Applications that deal with PHP are forever present, especially in web-based application: times of form submittals, user input such as date of birth, and the updating and removal of pages when out of date are just a few examples. Though potentially complicated, the date extensions in PHP are relatively simple and straightforward.
This lesson deals mainly with the core date and time functions. These function provide all basic for time manipulation which is retrieving, formatting, and converting. One other extension, the calendar functions, is devoted to conversion between different calendar systems, such as converting dates between the Gregorian and Jewish calendars. After this you can see the function cal_to_jd() and cal_from_jd() on my Quick code below.
Hence any moment in time is store as a simple integer. Time, when stored this way, is often referred to as a time stamp. As you will see, many functions either return a time stamp or use a time stamp as a parameter.
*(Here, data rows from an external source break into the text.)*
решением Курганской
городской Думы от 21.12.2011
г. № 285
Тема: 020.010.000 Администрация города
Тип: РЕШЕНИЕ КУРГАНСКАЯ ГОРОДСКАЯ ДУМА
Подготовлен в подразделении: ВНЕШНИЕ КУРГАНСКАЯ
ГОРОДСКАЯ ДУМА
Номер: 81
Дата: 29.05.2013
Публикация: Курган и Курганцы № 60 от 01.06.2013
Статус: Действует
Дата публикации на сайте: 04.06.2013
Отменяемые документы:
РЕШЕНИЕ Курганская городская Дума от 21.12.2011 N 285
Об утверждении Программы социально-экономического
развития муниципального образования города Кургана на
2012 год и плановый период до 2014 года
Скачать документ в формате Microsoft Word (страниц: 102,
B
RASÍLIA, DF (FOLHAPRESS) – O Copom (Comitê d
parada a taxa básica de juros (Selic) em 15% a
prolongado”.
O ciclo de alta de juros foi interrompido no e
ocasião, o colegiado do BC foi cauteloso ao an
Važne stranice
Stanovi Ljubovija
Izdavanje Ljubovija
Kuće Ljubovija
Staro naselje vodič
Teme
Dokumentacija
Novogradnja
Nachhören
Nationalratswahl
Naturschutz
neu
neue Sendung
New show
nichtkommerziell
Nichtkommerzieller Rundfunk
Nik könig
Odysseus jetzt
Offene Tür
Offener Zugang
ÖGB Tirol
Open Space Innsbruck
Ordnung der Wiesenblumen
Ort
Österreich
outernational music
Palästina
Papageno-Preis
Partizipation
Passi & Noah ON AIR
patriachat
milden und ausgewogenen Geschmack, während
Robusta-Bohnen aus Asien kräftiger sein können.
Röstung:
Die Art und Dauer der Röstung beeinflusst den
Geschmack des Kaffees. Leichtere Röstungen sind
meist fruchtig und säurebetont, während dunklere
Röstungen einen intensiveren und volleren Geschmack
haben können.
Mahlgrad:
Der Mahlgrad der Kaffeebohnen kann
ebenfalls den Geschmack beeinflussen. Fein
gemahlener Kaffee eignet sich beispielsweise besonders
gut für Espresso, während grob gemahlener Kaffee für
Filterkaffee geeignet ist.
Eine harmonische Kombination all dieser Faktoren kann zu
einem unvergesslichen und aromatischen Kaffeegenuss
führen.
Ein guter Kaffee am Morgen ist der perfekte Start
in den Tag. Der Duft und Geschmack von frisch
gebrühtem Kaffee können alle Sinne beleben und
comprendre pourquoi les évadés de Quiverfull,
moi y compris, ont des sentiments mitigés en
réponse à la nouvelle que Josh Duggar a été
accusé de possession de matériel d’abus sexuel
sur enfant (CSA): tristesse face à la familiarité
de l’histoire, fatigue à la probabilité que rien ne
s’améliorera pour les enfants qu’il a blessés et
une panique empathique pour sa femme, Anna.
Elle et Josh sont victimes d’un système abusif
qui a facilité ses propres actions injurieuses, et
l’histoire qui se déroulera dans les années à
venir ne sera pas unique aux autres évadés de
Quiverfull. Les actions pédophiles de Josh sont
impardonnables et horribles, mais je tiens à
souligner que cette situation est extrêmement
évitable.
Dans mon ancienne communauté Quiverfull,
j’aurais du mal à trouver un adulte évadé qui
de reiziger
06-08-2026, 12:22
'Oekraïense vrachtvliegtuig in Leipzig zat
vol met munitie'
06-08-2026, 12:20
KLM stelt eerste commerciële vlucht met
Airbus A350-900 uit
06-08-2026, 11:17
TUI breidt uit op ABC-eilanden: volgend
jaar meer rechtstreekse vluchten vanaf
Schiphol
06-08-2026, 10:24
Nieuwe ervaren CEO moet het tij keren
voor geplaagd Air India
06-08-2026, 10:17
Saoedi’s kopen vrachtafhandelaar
You must be careful however, when reading documentation or code comments. Depending on context, the term time stamp can also be used in its more generic sense: a time at which something occurs. For example, when referring to web server log files, the time at which an event is logged is referred to as a time stamp.
Get the time stamp for the current time:
$timestamp = time();
Taking no parameter, this function returns the time stamp of the current time-that is,when time() is called.
Get the current time stamp to the microsecond resolution:
$result = microtime($format);
Return the UNIX time stamp but resolved to microseconds in accuracy. If $format is false, the default, the time is returned as the string “seconds microseconds” with the seconds portion the same as that returned by time(), and microseconds as a fraction of a second. If $format is true, the time is returned as a floating point number.